Call somebody (private-ize the number with *67 or whatever) and tell them this is the "Microsoft Companys Video Game Department calling to let you know your subscription to X-Box live is being cancelled." A few hours before, cut the line used for connecting to X-Box live.
I pretty much make these up as I read this topic so maybe I'll post here for the rest of my life when I have an idea...even if it's horrible.
Put some type of uber loud buzzing thing in your toilet tank (on the lid or waterproof it) and then set it up so the when the toilet is flushed, the noise turns on and scares the hell out of whoever just used the toilet.

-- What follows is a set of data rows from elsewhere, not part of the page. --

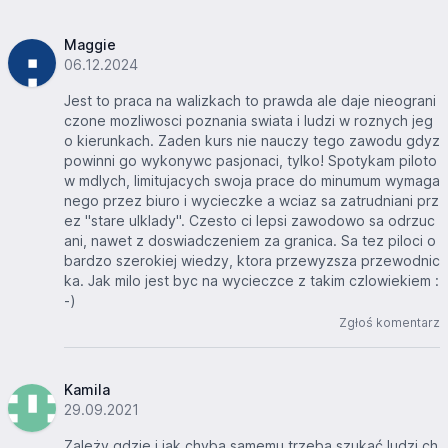
Maggie
06.12.2024
Jest to praca na walizkach to prawda ale daje nieograni
czone mozliwosci poznania swiata i ludzi w roznych jeg
o kierunkach. Zaden kurs nie nauczy tego zawodu gdyz
powinni go wykonywc pasjonaci, tylko! Spotykam piloto
w mdlych, limitujacych swoja prace do minumum wymaga
nego przez biuro i wycieczke a wciaz sa zatrudniani prz
ez "stare ulklady". Czesto ci lepsi zawodowo sa odrzuc
ani, nawet z doswiadczeniem za granica. Sa tez piloci o
bardzo szerokiej wiedzy, ktora przewyzsza przewodnic
ka. Jak milo jest byc na wycieczce z takim czlowiekiem :
-)
Zgłoś komentarz
Kamila
29.09.2021
Zależy gdzie i jak chyba samemu trzeba szukać ludzi ch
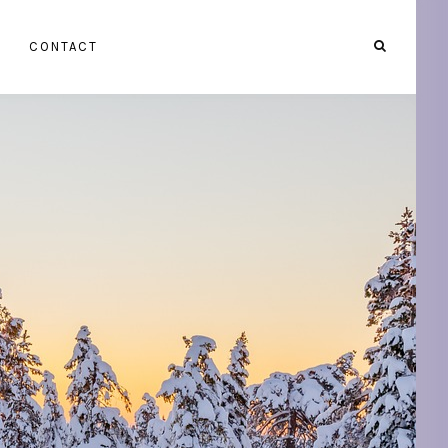
CONTACT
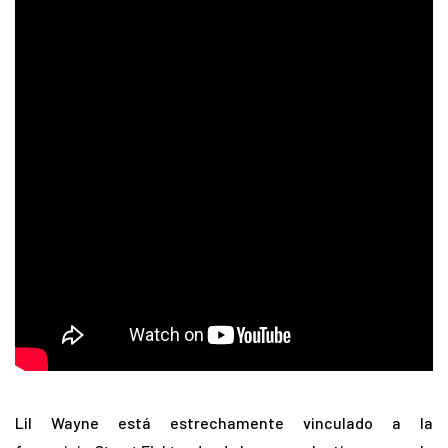
Lil Wayne está estrechamente vinculado a la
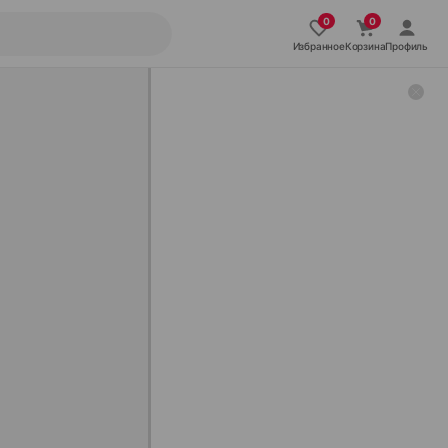
Избранное
Корзина
Профиль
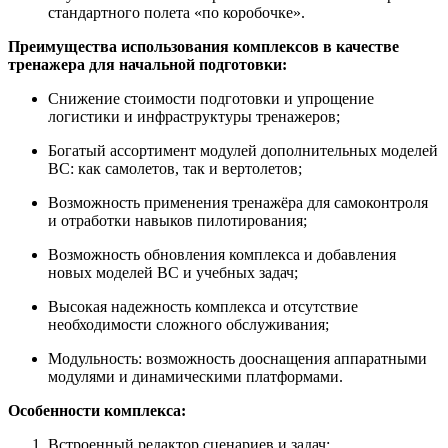
стандартного полета «по коробочке».
Преимущества использования комплексов в качестве
тренажера для начальной подготовки:
Снижение стоимости подготовки и упрощение
логистики и инфраструктуры тренажеров;
Богатый ассортимент модулей дополнительных моделей
ВС: как самолетов, так и вертолетов;
Возможность применения тренажёра для самоконтроля
и отработки навыков пилотирования;
Возможность обновления комплекса и добавления
новых моделей ВС и учебных задач;
Высокая надежность комплекса и отсутствие
необходимости сложного обслуживания;
Модульность: возможность дооснащения аппаратными
модулями и динамическими платформами.
Особенности комплекса:
Встроенный редактор сценариев и задач;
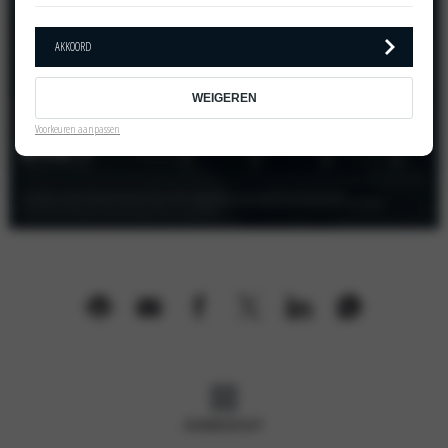
AKKOORD
WEIGEREN
Voorkeuren aanpassen
OVERZICHT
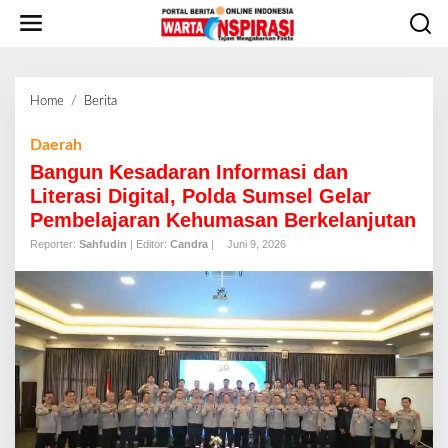
L
e
w
a
t
Home
/
Berita
B
i
a
k
n
Daerah
e
g
Bangun Kesadaran Informasi dan
k
u
o
Literasi Digital, Polda Sumsel Gelar
n
n
Pembelajaran Kehumasan Berkelanjutan
K
t
e
Reporter:
Sahfudin
| Editor:
Candra
|
Juni 9, 2026
e
s
n
a
d
a
r
a
n
I
n
f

Use the above idea with the doorbell or the bathroom light.
If you happen to have the type of car lift that auto mechanics use (the ones that lift cars up above your head), find a way to put your neighbors car on it at night.
Take a gutted light bulb (I don't know where my friend got them) and put it in place of a normal one.
Call somebody (private-ize the number with *67 or whatever) and tell them this is the "Microsoft Companys Video Game Department calling to let you know your subscription to X-Box live is being cancelled." A few hours before, cut the line used for connecting to X-Box live.
I pretty much make these up as I read this topic so maybe I'll post here for the rest of my life when I have an idea...even if it's horrible.
www.thehurl.org <---Join it!
Those who live by the spudgun, die on the way to the plumbing store <---I don't know.
Those who live by the spudgun, die on the way to the plumbing store <---I don't know.